The author also conducted a series of experiments to explore the CLIP potential space. Previous research has shown that CLIP is vulnerable to printing attacks. In these attacks, a piece of text is overlaid on top of an object, which causes CLIP to predict the object the text describes rather than the object described in the image (remember Apple with the “iPod” banner?). The authors now try to generate variants of such images and find that although the probability of the image being correctly classified is very low, the generated variants are correct with a high probability. Although the relative prediction probability of this title is very high, the model never generates a picture of an iPod.
Print attack case.
Another interesting experiment is to reconstruct the image with more and more principal components. In the image below, they took CLIP image embeddings of a small number of source images, reconstructed them with increasing PCA dimensions, and then visualized the reconstructed image embeddings using a decoder with DDIM. This allows viewing of semantic information encoded in different dimensions.
More and more principal components, from the original paper.
Also keep in mind the difficulties unCLIP has with property binding, text generation, and details in complex scenes.
The first two issues may be due to the CLIP embedded attribute.

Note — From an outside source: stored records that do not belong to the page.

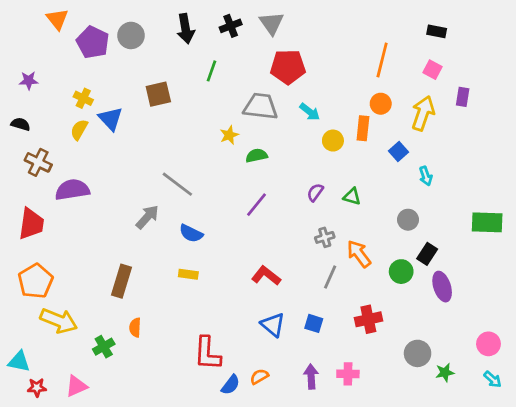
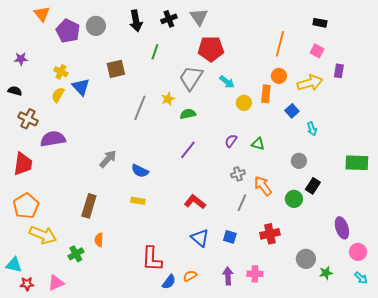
gray trapezoid: (261, 106) -> (191, 78), turned -64
yellow arrow: (423, 113) -> (310, 83), turned 55
gray line: (177, 184) -> (140, 108), moved, turned 75
purple ellipse: (442, 287) -> (342, 228), moved

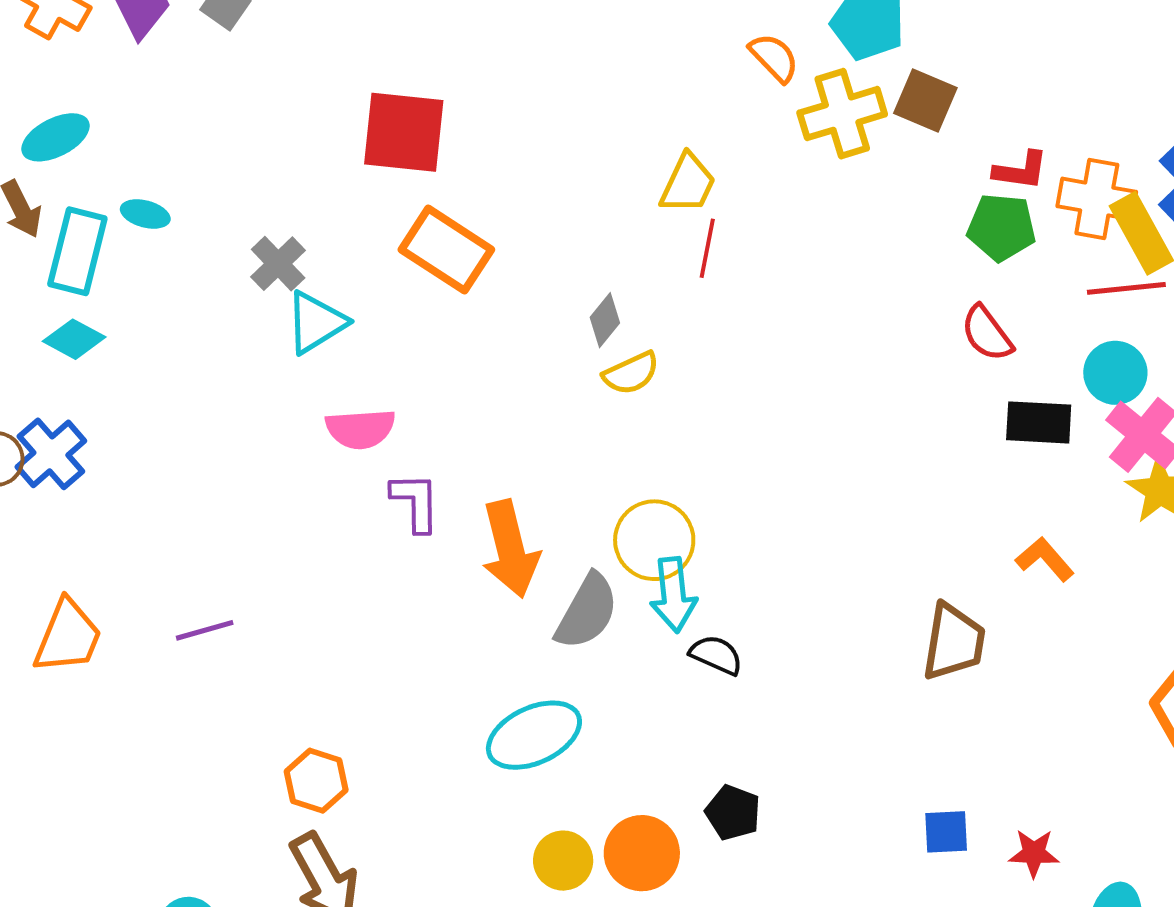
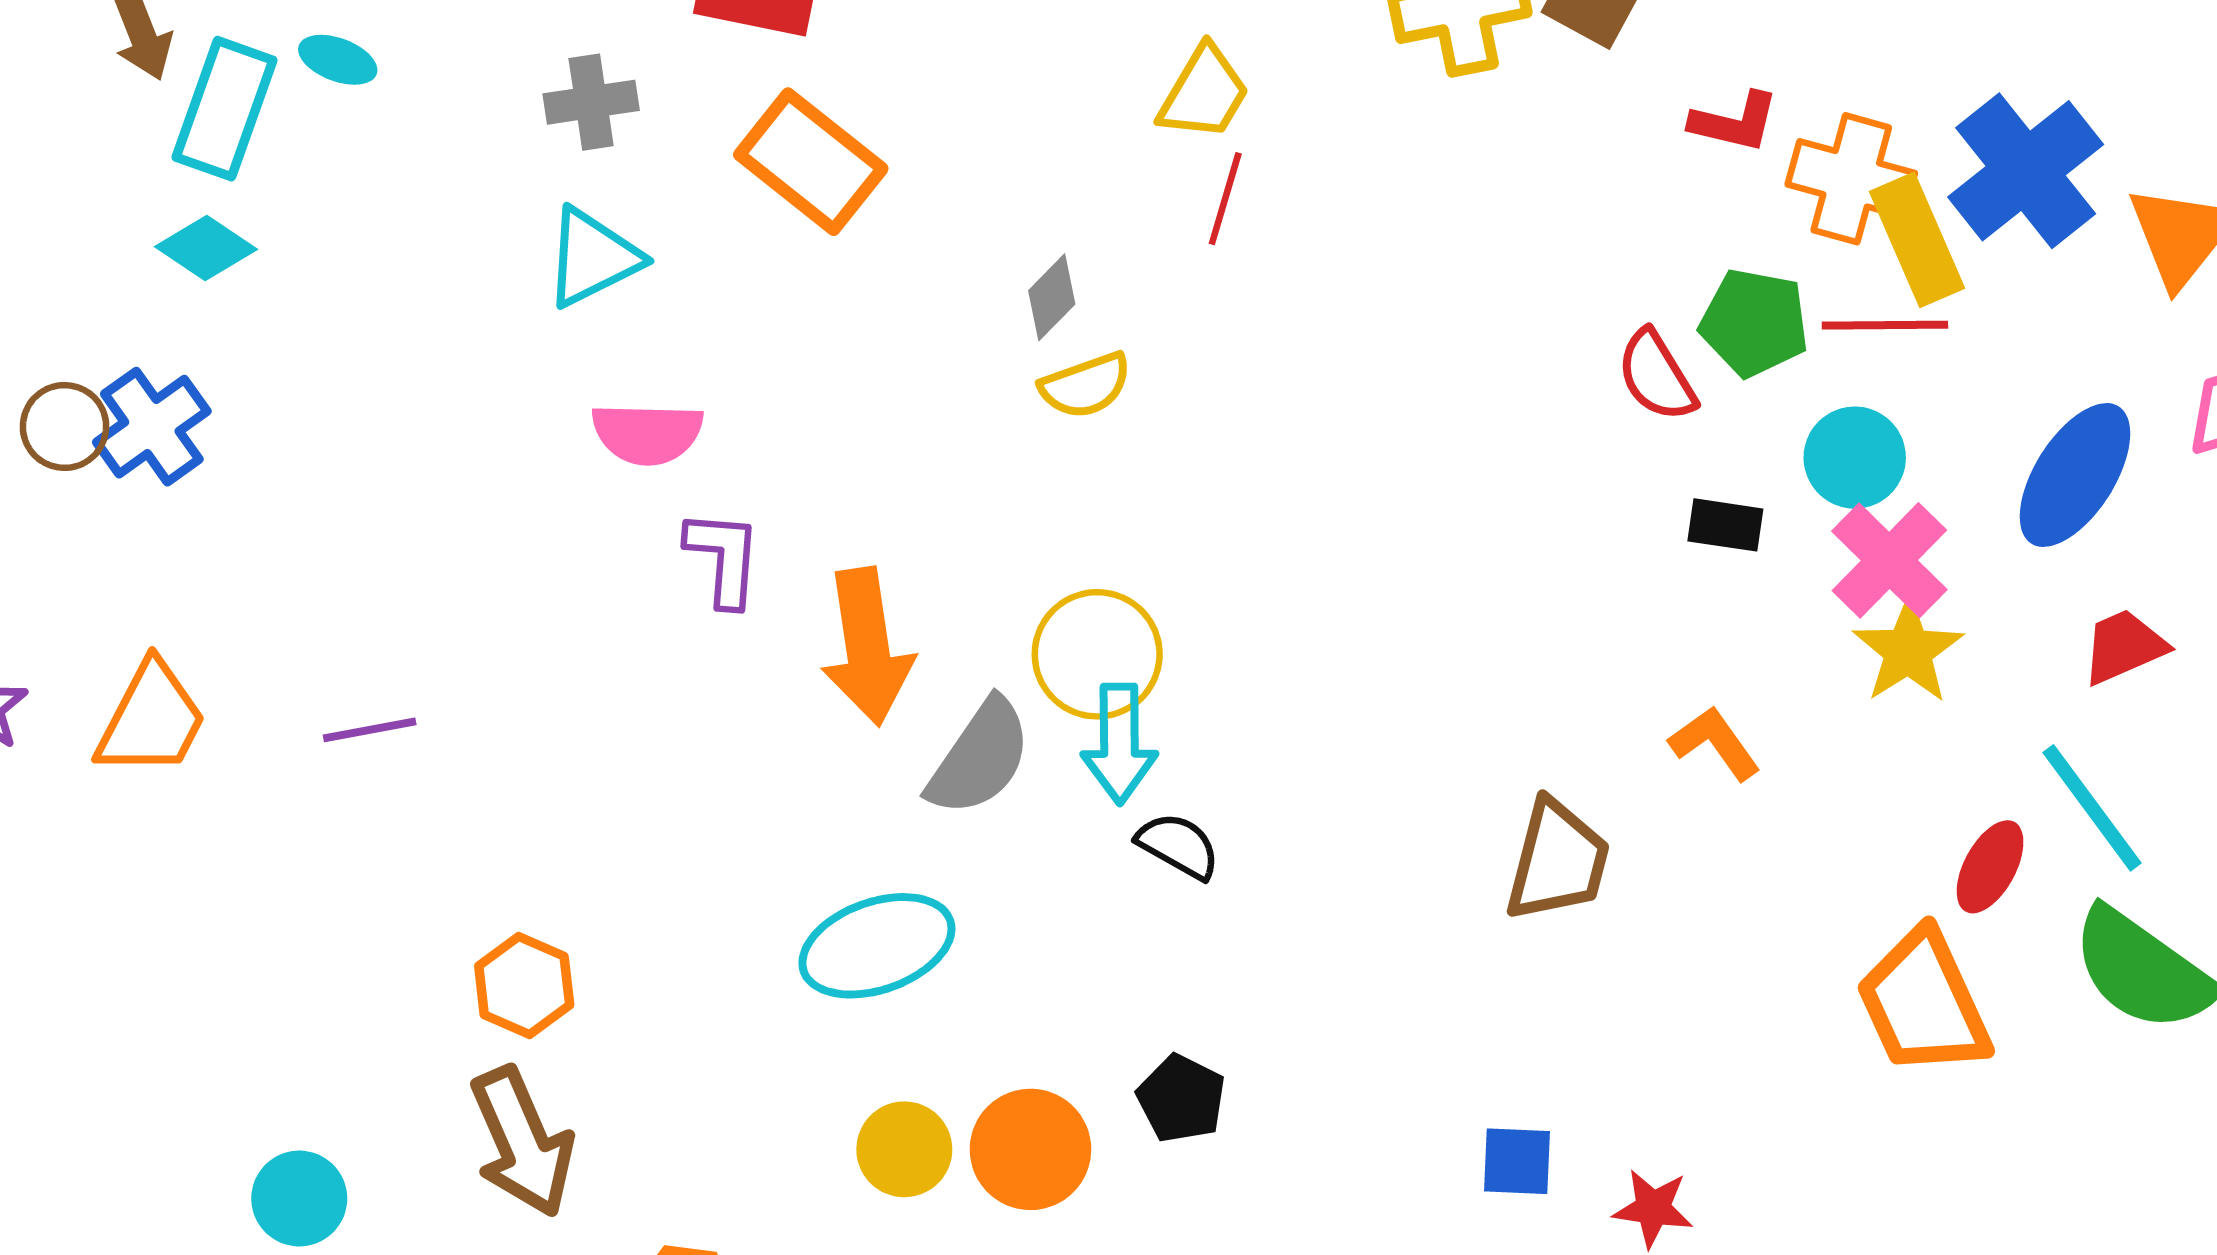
green pentagon: (1001, 227) -> (1754, 323), moved
gray cross: (278, 264) -> (591, 102), moved, turned 30
black rectangle: (1039, 422) -> (1725, 525), size x0.7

Property binding issues may occur because the CLIP embedding itself does not explicitly bind properties to objects, so the decoder confuses properties and objects when generating images.
Another set of reconstructions for difficult binding problems, from the original text.
Text generation issues may be caused by the CLIP embedding not accurately encoding the spelling information of the rendered text.
Low detail issues may occur due to the decoder hierarchy generating images at a base resolution of 64×64 and then upsampling them. Therefore, using a higher base resolution, the problem may disappear (at the cost of additional training and inference computations).
We’ve seen the evolution of OpenAI’s text-based image generation model. There are other companies working in this area as well.
DALL·E 2 (or unCLIP) is a vast improvement over the first version of the system, DALL·E 1, which was produced just one year ago. However, it still has a lot of room for improvement.
Unfortunately, these powerful and interesting models have not been open source. The author would like to see more such models published or at least made available via API. Otherwise, all these results will only be applicable to a very limited audience.
It is undeniable that such models can have errors, sometimes produce incorrect types of content, or be used by malicious agents. The author calls for the need to discuss how to deal with these issues. There are countless potentially good uses for these models, but the failure to address the above issues has hindered these explorations.
The author hopes that DALL·E 2 (or other similar models) will soon be made available to everyone through an open API.